30 - Un giornalista anonimo


Il giornalista, un tale Devony, arrivò a Zelum solo una settimana dopo la mia folle ispirazione. Derek mi aveva spiegato che era uno dei pochi uomini di Surn che raccontavano le verità scomode senza mezzi termini -sottintendendo, dunque, che la mia esistenza fosse una verità scomoda. A quanto pareva, proprio per questo motivo, preferiva mantenere un profilo basso per non attirare su di sé le attenzioni sbagliate. Non aveva reso noto il suo cognome né il suo indirizzo, così da non essere facilmente rintracciabile.

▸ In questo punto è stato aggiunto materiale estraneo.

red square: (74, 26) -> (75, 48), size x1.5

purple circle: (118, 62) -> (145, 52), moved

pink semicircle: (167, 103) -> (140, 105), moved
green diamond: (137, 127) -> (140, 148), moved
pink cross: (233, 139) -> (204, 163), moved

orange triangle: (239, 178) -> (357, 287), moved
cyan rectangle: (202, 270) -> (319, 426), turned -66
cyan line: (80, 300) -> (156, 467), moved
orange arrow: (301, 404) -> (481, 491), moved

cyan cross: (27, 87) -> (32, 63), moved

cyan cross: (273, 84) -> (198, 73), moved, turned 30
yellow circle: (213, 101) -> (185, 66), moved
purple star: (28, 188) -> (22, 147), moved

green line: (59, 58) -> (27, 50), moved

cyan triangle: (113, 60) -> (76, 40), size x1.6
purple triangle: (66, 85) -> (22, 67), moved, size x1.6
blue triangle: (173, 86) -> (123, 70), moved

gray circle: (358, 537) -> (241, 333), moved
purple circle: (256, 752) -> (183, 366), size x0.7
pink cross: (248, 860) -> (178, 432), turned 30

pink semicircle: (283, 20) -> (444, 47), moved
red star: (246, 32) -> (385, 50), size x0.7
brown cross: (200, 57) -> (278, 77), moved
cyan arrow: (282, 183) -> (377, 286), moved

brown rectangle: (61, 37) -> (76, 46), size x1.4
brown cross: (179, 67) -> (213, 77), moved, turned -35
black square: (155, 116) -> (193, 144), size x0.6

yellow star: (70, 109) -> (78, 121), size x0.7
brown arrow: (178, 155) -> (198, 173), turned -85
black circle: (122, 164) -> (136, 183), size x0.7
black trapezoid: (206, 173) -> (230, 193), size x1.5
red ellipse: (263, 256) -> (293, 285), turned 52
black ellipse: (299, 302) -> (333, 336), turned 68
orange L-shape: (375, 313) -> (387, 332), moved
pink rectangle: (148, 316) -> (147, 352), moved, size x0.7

Vantava un volto piuttosto anonimo, privo di segni di riconoscimento degni di nota che lo rendessero un individuo semplice da identificare e riconoscere. In sintesi, era un professionista. Si muoveva nell'ombra e scovava misteri e intrighi, facendosi carico di esporli agli occhi del popolo. 

I giornali locali non avevano nessun dubbio sulla veridicità dei suoi articoli e lo pagavano profumatamente. Gran parte delle sue vittime giornalistiche, però, desideravano la sua testa appesa al muro del salotto. 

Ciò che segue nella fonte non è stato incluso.